Wednesday, December 02, 2020

The Absolutely Most Overwrought Op-Ed About Covid So Far

If you have pearls to clutch, you better go grab them to fully enjoy this exceedingly overwrought editorial over the dangers of Covid-19:

The Detroit Free Press: COVID has turned breathing into a deadly event and all of us into potential serial killers

 Better take a deep breath (or not) to enjoy this ride by Michael Stern:

As coronavirus burns an exponential path of destruction across the American terrain, an insidious blanket of shadow damage is quietly unfurling in its name. It’s not just the death and scarred lungs. COVID-19 has turned every man, woman and child into a potential serial killer.

A disease with a survival rate for age groups of 0 to 19 of 99.997% for 20 to 49 a 99.98%, for 50 to 69 years old 99.5% and 70 years old and above a 94.6% chance.  

If you have a 94.6%-99.997% plus chance of beating an encounter with a serial killer trying to do you in, gotta say I'd like those odds. 

You may want to just take a deep breath there Mr. Stern. Your hyperventilating is causing you to panic.  But he's far from done and only just begun to declaim and over-exaggerate:

So far, I’ve been fortunate. But not a day goes by that I don’t wonder whether my streak of good luck is about to end, because the person in front of me in the grocery line is wearing a mask below his nose — expelling a cloud of radioactive COVID dust that I cannot escape, short of dropping $50 on the conveyor belt and trying to outrun the security guard.

Yep, this dude is really writing an op-ed while having a massive panic attack.  Radioactive COVID dust?    Just a wee bit over the top exaggeration there, oh panicked one.

With alcoholism, opioid addiction or smoking, we stand a fighting chance. But COVID-19 has turned the most necessary part of living — breathing — into a deadly event. If there’s anything that can make us hate our neighbors, it is the possibility that their very existence — every breath they exhale — could be lethal.

Seriously.  Is he comparing this to the chance of becoming an alcoholic or drug addict or even worse - gasp, clutch pearls, - a smoker?   

Yep, a real lethal chance with every exhalation - with a 94.9-99.997% chance of survival even with full on exposure and actually being infected, not just from catching a chance exhalation.    That’s  a much better chance of survival unscathed than with meeting an addict in a back alley or a drunk driver meeting you on the road.

It’s bad enough that we have to fear contracting a deadly virus from a stranger at T.J.Maxx who reaches for the same decorative throw pillow. What’s worse is the brutal reality that the people we love and trust most in this world bring us the same risk. More risk, because these are the people with whom we have regular and close contact. Any sustained encounter with those we love — kisses, hugs, laughs, conversations — could bring fever, blood clots, fluid-filled lungs, and death.

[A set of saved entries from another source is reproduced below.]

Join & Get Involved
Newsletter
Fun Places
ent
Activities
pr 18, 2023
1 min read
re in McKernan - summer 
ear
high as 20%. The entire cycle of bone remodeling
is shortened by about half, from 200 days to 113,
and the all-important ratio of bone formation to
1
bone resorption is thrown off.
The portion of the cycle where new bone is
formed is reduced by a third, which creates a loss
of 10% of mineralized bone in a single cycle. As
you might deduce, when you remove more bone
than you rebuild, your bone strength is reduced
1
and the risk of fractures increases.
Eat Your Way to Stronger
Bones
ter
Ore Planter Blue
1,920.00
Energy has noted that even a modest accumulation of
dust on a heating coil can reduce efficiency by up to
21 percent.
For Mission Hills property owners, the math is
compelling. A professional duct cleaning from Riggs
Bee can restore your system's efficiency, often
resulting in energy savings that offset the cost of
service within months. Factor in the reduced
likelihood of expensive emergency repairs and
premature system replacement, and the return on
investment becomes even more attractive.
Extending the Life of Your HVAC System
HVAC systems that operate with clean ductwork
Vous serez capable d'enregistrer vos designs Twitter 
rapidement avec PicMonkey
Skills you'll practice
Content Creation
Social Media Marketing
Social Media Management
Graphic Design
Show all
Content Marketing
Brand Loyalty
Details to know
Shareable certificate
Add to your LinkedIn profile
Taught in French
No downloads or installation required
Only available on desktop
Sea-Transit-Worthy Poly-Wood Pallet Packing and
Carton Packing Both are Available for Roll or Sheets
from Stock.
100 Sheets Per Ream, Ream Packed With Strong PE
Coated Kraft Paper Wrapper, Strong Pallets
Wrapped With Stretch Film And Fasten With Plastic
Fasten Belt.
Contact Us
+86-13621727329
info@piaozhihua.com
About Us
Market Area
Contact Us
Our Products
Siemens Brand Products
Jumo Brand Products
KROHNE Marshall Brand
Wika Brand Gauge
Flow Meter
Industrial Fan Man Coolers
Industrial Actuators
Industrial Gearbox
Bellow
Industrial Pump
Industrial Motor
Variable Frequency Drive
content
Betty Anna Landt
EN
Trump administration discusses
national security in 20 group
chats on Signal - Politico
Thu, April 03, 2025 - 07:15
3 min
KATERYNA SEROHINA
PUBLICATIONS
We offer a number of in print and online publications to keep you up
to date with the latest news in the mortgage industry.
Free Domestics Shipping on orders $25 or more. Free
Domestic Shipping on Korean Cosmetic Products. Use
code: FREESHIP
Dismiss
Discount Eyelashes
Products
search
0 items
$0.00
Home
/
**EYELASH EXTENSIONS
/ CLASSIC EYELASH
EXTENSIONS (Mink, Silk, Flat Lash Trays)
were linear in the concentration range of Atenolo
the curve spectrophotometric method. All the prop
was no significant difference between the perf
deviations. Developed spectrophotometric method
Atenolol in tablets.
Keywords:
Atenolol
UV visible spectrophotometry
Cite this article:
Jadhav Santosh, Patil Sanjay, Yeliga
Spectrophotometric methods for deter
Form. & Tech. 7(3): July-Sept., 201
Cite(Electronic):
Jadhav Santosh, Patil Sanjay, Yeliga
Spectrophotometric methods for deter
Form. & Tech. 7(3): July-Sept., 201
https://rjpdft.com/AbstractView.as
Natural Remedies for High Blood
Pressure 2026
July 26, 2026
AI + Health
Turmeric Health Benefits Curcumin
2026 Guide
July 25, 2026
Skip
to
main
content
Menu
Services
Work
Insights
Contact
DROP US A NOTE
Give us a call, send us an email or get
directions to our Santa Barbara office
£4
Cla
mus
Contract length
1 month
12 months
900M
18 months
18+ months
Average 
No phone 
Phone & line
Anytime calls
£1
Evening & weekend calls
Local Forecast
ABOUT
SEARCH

I'd hate to hang out with this guy during flu season, ya know? I suspect even pre-covid this germophobe curled up in a ball when the sniffles came to town.  Also, what's with the reaching for decorative throw pillows?

The overwrought melting-down hypochondriac continues:

It’s bad enough that we have to fear contracting a deadly virus from a stranger at T.J.Maxx who reaches for the same decorative throw pillow. What’s worse is the brutal reality that the people we love and trust most in this world bring us the same risk. More risk, because these are the people with whom we have regular and close contact. Any sustained encounter with those we love — kisses, hugs, laughs, conversations — could bring fever, blood clots, fluid-filled lungs, and death.

Sheesh, take a chill pill dude. 

On second thought, forget that, you need to see a therapist, stat.  This kind of disabling anxiety you're emoting is simply not healthy.

It gets even worse and more overwrought from there, go forth and RTWT and then reflect on your excellent mental health by comparison. 

Probably the most over-the-top, overwrought, fear- and panic-filled article about Covid I've ever seen. 

I must say that it is the first time I've seen "Covid-19:  Gays hardest hit"  in print though, so there's that.

3 comments:

ProudHillbilly said...

So tired of it. And there's things like this: https://www.sgtreport.com/2020/11/the-covid-case-con-continues/. And the fact that so many of those ordering the peons to not gather are themselves merrily gathering. And the breathless reporters who take their masks off as soon as the cameras turn away. They don't believe their own b.s.

Beans said...

He probably read about the radioactive smoke from the forest fires around Chernobyl. You know, the ones dropping radioactive dust on Russia and the ChiComs.

Stupid reporters.

Nuke Road Warrior said...

Yeah, the local stations here in Eastern Idaho, are running a PSA made by the state showing a guy telling us to mask up. He was a mask skeptic, then got the 'rona, supposedly because he did wear his mask like a dutiful sycophant. After being hospitalized, and recovering he's now a true believer and wears a mask whenever he goes out. He RECOVERED, he's no longer contagious, he is reasonably certain to have immunity, but he now wears a useless cloth mask for reasons. This would be laughable except that my tax money paid to make this line of BS and has the imprimatur of the State government.